How FreeBSD manage more than 4GB on 32 bits architecture

Thu Apr 9 23:04:09 UTC 2015

Pierre-Yves Péneau <Pierre-Yves.Peneau at lip6.fr> writes:

> I did not want give too much details in my first email to avoid
> confusion, but this is exactly what I bring.. So let's be more clear :-)
>
> I'm working on an European project called TSAR(*). This project aims to
> create a TeraScale ARchitecture with low consumption. That's why 32 bits
> processors were chosen.
> Our architecture is cc-NUMA. We have 256 clusters (maximum). Each
> cluster contains 4 processors and have 4GB of RAM. MMUs can translate 32
> bits virtual addresses into 40 bits physical addresses using two
> coordinates, which are used to identify each cluster. These coordinates
> are on 4 bits, each. So, a physical address is build like this:
>
> | X coord(4 bits) | Y coord (4 bits) | Vaddr (32 bits) |
>
> That's how we obtain 40 bits of addressable space, and why we have 1TB
> of physical memory.
>
> So, I've the required hardware I think. My problem is to find out how
> FreeBSD can use this mechanisms. But I'm realizing that it may be not a
> kernel issue, because it's an hardware functionality which should works
> with Linux too. Right ?

That is a bit of an oversimplification. The quote that led you to make
your original post indicates a problem with the Linux mapping model
which would not apply to using FreeBSD on your architecture.
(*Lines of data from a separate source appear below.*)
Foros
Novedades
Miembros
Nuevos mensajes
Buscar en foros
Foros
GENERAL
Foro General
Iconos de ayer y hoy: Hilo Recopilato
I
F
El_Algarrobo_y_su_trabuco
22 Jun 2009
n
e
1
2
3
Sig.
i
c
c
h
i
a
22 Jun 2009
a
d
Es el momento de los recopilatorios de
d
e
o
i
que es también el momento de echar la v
That's relatively minor, though. Your architecture has its own page
table design, which makes sense to me on its own, but I don't have a
sense of how much space the page table itself will take up. Obviously a
page table for 1TB of 4KB pages is already too big for a 32-bit address
space, even before you try mapping in the actual pages. So the page
sizes will clearly average out much larger.

My guess would be that the key design issue for you will be how your
project's page table model fits into the interface of each OS's VM
system. I can't give much advice in that area, though -- I tend to deal
with embedded systems, which have entirely separate sets of challenges.

Best wishes.